Disastro Alitalianità
Anche con i soci esteri, la zavorra per la compagnia rimane l’Italia
Alitalia soffre del male più temuto per chi si avventura in alta quota: l’ipossia, la carenza di ossigeno. E’ una sindrome oramai cronica. Sono infatti passati oltre due anni dall’ingresso di Etihad, il terzo vettore mediorientale più grande dopo Qatar ed Emirates, nel capitale e nella gestione manageriale della compagnia aerea italiana, ma la situazione è di nuovo emergenziale. Alitalia va salvata come nel 2008, e prima nel 2001, e necessita di capitali freschi nei prossimi sessanta giorni. Il biennio si è chiuso con 600 milioni di perdite, sarà impossibile arrivare al pareggio di bilancio nel 2017, come inizialmente previsto. Il fallimento della gestione privata dei capitani coraggiosi (2007-’14) è costato 4,1 miliardi di euro ai contribuenti (stima: Mediobanca).

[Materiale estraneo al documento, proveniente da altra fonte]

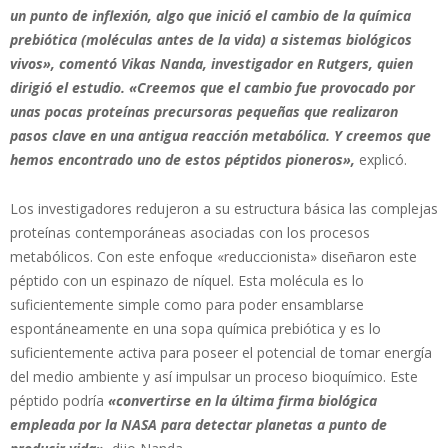
un punto de inflexión, algo que inició el cambio de la química
prebiótica (moléculas antes de la vida) a sistemas biológicos
vivos», comentó Vikas Nanda, investigador en Rutgers, quien
dirigió el estudio. «Creemos que el cambio fue provocado por
unas pocas proteínas precursoras pequeñas que realizaron
pasos clave en una antigua reacción metabólica. Y creemos que
hemos encontrado uno de estos péptidos pioneros»,
explicó.
Los investigadores redujeron a su estructura básica las complejas
proteínas contemporáneas asociadas con los procesos
metabólicos. Con este enfoque «reduccionista» diseñaron este
péptido con un espinazo de níquel. Esta molécula es lo
suficientemente simple como para poder ensamblarse
espontáneamente en una sopa química prebiótica y es lo
suficientemente activa para poseer el potencial de tomar energía
del medio ambiente y así impulsar un proceso bioquímico. Este
péptido podría
«convertirse en la última firma biológica
empleada por la NASA para detectar planetas a punto de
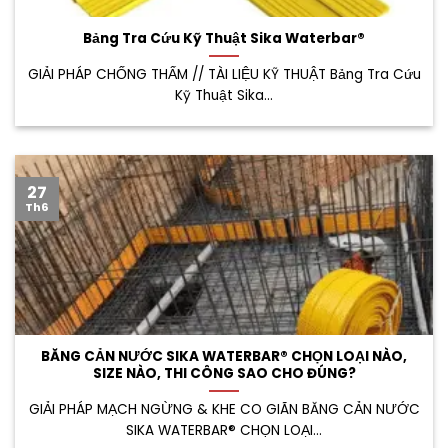
Bảng Tra Cứu Kỹ Thuật Sika Waterbar®
GIẢI PHÁP CHỐNG THẤM // TÀI LIỆU KỸ THUẬT Bảng Tra Cứu
Kỹ Thuật Sika...
27
Th6
BĂNG CẢN NƯỚC SIKA WATERBAR® CHỌN LOẠI NÀO,
SIZE NÀO, THI CÔNG SAO CHO ĐÚNG?
GIẢI PHÁP MẠCH NGỪNG & KHE CO GIÃN BĂNG CẢN NƯỚC
SIKA WATERBAR® CHỌN LOẠI...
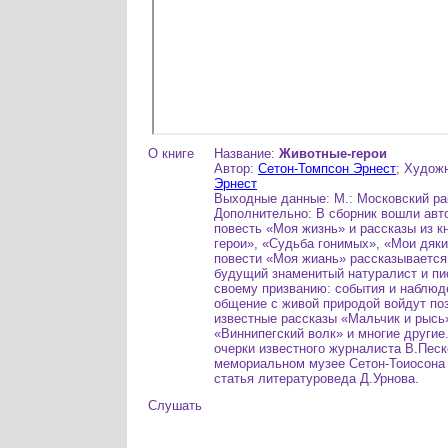
О книге
Название:
Животные-герои
Автор:
Сетон-Томпсон Эрнест
; Худож
Эрнест
Выходные данные: М.: Московский раб
Дополнительно: В сборник вошли авт
повесть «Моя жизнь» и рассказы из к
герои», «Судьба гонимых», «Мои дяки
повести «Моя жиань» рассказывается 
будущий знаменитый натуралист и пи
своему призванию: события и наблюд
общение с живой природой войдут поз
известные рассказы «Мальчик и рысь»
«Виннипегский волк» и многие другие
очерки известного журналиста В.Песк
мемориальном музее Сетон-Тоиосона 
статья литературоведа Д.Урнова.
Слушать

E avere poi pilotato l’ingresso di Poste nel capitale, contestualmente all’accordo con Etihad, fa lievitare il costo per lo stato. Quello che serviva già all’indomani dell’accordo con la compagnia di Abu Dhabi per recuperare competitività era la rottura coi vecchi riti sindacali – i tre anni di pace invocati da Etihad sono stati interrotti da assenze improvvise e scioperi flash – e mantenere le promesse di discontinuità fatte dai governi Letta e Renzi con una migliore infrastrutturazione ferroviaria di raccordo con l’hub romano (turistico) di Fiumicino e la centralità dello scalo di Milano-Linate. Oltre a una maggiore propensione a investire dei soci italiani: ora banche azioniste (Intesa e Unicredit) e creditrici (Mps e Pop Sondrio) dovranno in ogni caso scucire quattrini. La forte concorrenza delle low cost ha pesato: ma il problema di Alitalia resta la zavorra della italianità (tà-tà).